Please do not use the ph up, by doing so it is possible to have sudden ph swings which will be more stressful to the fish. Please do try to find out what the GH and the KH of the water is. Alot of this can be found online from your local water people, if you are unable to find the information online than I would suggest calling them to find out the information. If over the month your ph has decreased than I would say that more than likely your kh is low, although right now that is a speculation. There are natural ways of raising the hardness and the ph in the tank which should be used over the use of chemicals in the tank. The following article by Byron explains about hardness and ph http://www.tropicalfishkeeping.com/f...quarium-73276/
From the numbers posted on your water parameters I would say that the tank is not cycled. With the fish having anchor worms it will be important that you make sure to keep your water pristine to keep them from getting secondary infections. I would suggest daily water changes of at least 30-40%. The following is from Lupin on his thread on freshwater and saltwater diseases Anchorworm (Lernaea elegans)
The crustacean Lernaea
is often called "anchorworm" by aquarists as it anchors deeply in the fish skin with its branched suction organ and has an elongated body without visible limbs.
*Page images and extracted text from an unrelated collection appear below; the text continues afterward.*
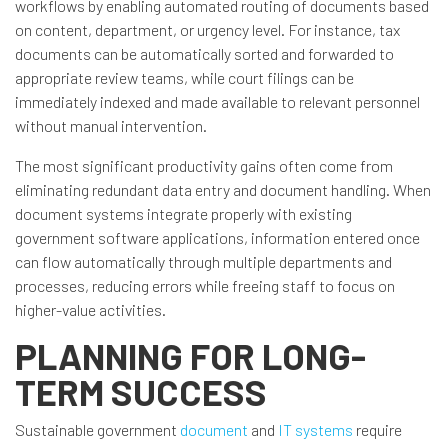
workflows by enabling automated routing of documents based
on content, department, or urgency level. For instance, tax
documents can be automatically sorted and forwarded to
appropriate review teams, while court filings can be
immediately indexed and made available to relevant personnel
without manual intervention.
The most significant productivity gains often come from
eliminating redundant data entry and document handling. When
document systems integrate properly with existing
government software applications, information entered once
can flow automatically through multiple departments and
processes, reducing errors while freeing staff to focus on
higher-value activities.
PLANNING FOR LONG-
TERM SUCCESS
Sustainable government
document
and
IT systems
require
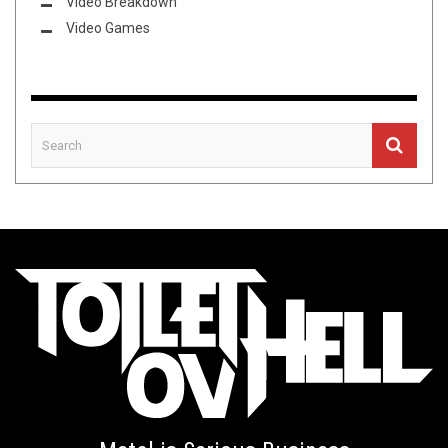
Video Breakdown
Video Games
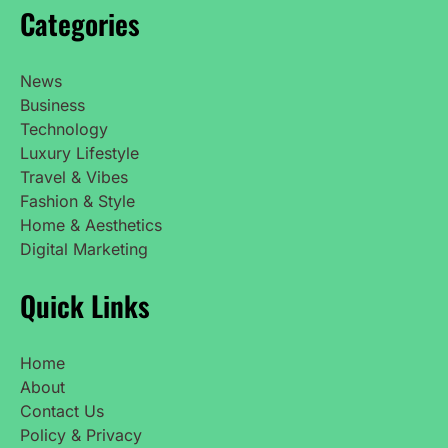
Categories
News
Business
Technology
Luxury Lifestyle
Travel & Vibes
Fashion & Style
Home & Aesthetics
Digital Marketing
Quick Links
Home
About
Contact Us
Policy & Privacy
At the back end, there are two sac-like outgrowths where eggs develop.
It takes the eggs between several days and and two weeks to attain maturity. Then they fall off and the larvae hatch. The mother crustacean dies and is repelled from the fish tissue after the eggs have fallen off. The laravae are also parasites and go to the gills of the fish to suck blood. As larvae, they attain sexual maturity there. After mating, the female larvae leave the fish and swim around as planktonic organisms for a short time. Then they find a host and bore their way into its skin. Treatment:
1. Dimilin Powder
The only known method of killing this parasite, without killing the fish is DIMILIN POWDER which can be used safely at any water temperature and has an action of sterilizing the adult and larval stages of this parasite which insures that all eggs produced, after the application of Dimilin, will not hatch.
Method: Dimilin Powder at the rate of 1 gram per ton of pond water. Measure out the quantity required and mix in a plastic bucket with pond water ensuring that the powder is dissolved then add to the pond in the previous manner. A second dosage may be needed to ensure that the life cycle of the anchor worm has been halted. After this second application the dead adults, which will still be hanging from the fish, can be removed using tweezers but making sure that the hooks, as well as the tail of the anchor worm are removed and then apply a proprietary topical dressing to prevent a secondary infection.
2. Potassium Permanganate
There is another way of removing anchor worm but more care has to be taken when removing all parts of the anchor worm which is to mix a strong solution of potassium permanganate crystals of 1 gram into 25 mls of hot water. Mix well until dissolved and then dip the tweezers into this solution prior to the removal of the anchor worm, once the solution touches the body, the anchor worm releases its grip immediately and it can then be lifted clear of the fish and the water. Wipe the end of the tweezers on a clean tissue to remove all traces before attempting to remove another anchor worm.
3. Sera Cyprinopur
Follow the instructions accordingly. Use Sera Baktopur to treat the wounds of the fish after the anchor worms have been pulled out. When pulling anchor worms out of the fish, firmly grasp the tweezers near its base where it is burying to the skin and quickly pull it out.
Read more: http://www.tropicalfishkeeping.com/t...#ixzz1WLMwN2Sx
During this time the most important thing is keeping the water as pristine as possible so that the fish can heal. After that I would deal with the ph and hardness issues. Livebearers like platys, guppies, mollys and swordtails do need harder basic water to thrive. We can look at these after the fish have had a chance to heal, and adjust accordingly.